Geceden Geceden Lisans Paylaşımı
EPDK, 19 Kasım 2022 gecesi yayımladığı yönetmelikle depolamalı elektrik üretimi için lisans başvuru sürecini başlattı. Ancak iddialara göre, bazı kişi ve kurumlar bu yönetmeliğin yayın zamanını ve şartlarını önceden bilerek hazırlık yaptı. 50 bin TL sermayeyle yeni kurulan şirketler, sermaye ve teminat şartlarının kaldırılacağı bilgisine güvenerek gece yarısı EPDK’ya başvuruda bulundu. Kurumun “erken gelen oturur” mantığıyla başvuruları kabul ettiği ve hiçbir yarışma süreci işletilmediği iddia edildi.
33 Bin 250 MW’lık Kapasite, 4.4 Milyar Dolar’lık Kayıp
EPDK tarafından ön lisansı tahsis edilen toplam kapasitenin 33.250 MW olduğu ve bu kapasitenin yarışma usulüyle dağıtılmış olması halinde devlete 4 milyar 428 milyon dolardan fazla gelir kazandırabileceği belirtildi. Bu sürecin kamu yararına değil, belli kişi ve şirketlerin lehine yürütüldüğü ifade edildi.
“Yerlilik” Maskesi Altında Çin Ortaklığı
EPDK, savunmasında söz konusu projelerin “yerli ve yenilenebilir enerji” kapsamında olduğunu ve dışa bağımlılığı azalttığını savundu. Ancak yazıda yer verilen örneklerde, EPDK’nın asgari yerli üretim şartını da kaldırdığı, hatta Koç Holding’e bağlı Entek Elektrik’in Çin merkezli Goldwind şirketiyle anlaşarak 105 MW’lık projede tamamen ithal türbin kullanacağı ortaya kondu.
Koç Grubu da Tartışmaların Odağında
Cumhuriyet tarihinin en büyük sanayi kuruluşlarından biri olan TÜPRAŞ’ın iştiraki Entek Elektrik’in de bu sürece dahil olduğu, gece yarısı yapılan başvuruyla ön lisans aldığı, lisansın alındığı saat ve başvuru sürecinin “hayatın olağan akışına” aykırı olduğu ifade edildi. Konuyla ilgili EPDK ve Entek yetkililerine kamuoyu önünde şeffaflık çağrısı yapıldı.

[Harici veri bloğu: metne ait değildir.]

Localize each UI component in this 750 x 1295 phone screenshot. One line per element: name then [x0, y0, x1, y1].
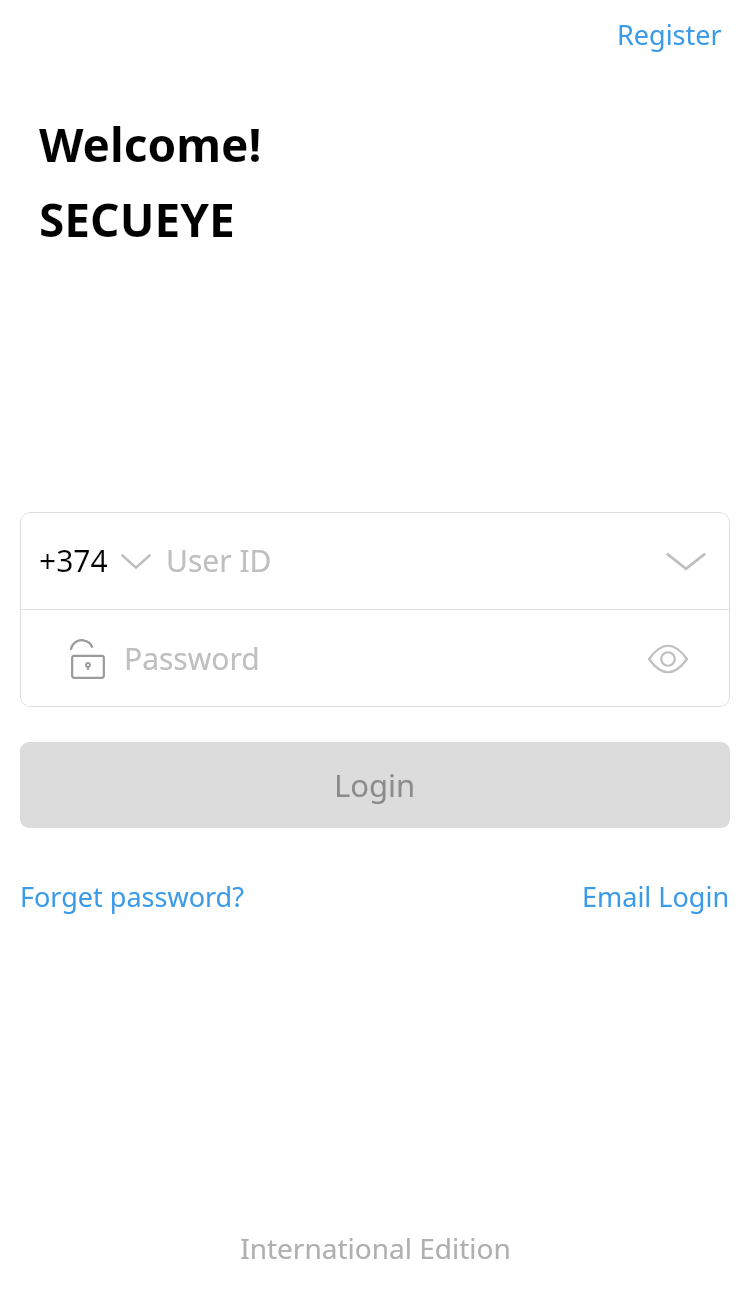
staticText: +374	[39, 540, 108, 581]
staticText: Register	[617, 16, 722, 53]
staticText: Password	[124, 638, 260, 679]
button[interactable]: Email Login	[570, 868, 742, 925]
button[interactable]: Register	[603, 6, 736, 63]
staticText: Forget password?	[20, 878, 244, 915]
staticText: International Edition	[240, 1229, 511, 1267]
button[interactable]: Password	[20, 610, 730, 707]
staticText: SECUEYE	[39, 188, 235, 251]
button[interactable]: Forget password?	[8, 868, 256, 925]
staticText: Welcome!	[39, 113, 262, 176]
staticText: User ID	[166, 540, 272, 581]
staticText: Login	[334, 764, 416, 806]
staticText: Email Login	[582, 878, 730, 915]
button[interactable]: +374	[20, 512, 730, 609]
other: Select saved account	[664, 548, 708, 574]
button[interactable]: International Edition	[226, 1223, 525, 1273]
button[interactable]: Login	[20, 742, 730, 828]
button[interactable]: Show password	[642, 633, 694, 685]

Hukuki Süreç ve Savcılara Çağrı
Yazar Uğur Emek, EPDK’nın kendisi ve Fatih Altaylı hakkında suç duyurusunda bulunacağını açıkladığını ancak henüz bir soruşturma açılmadığını söyledi. Yazının sonunda, vatansever bir savcının çıkıp bu “gece yarısı operasyonunun” peşine düşmesi gerektiği vurgulandı.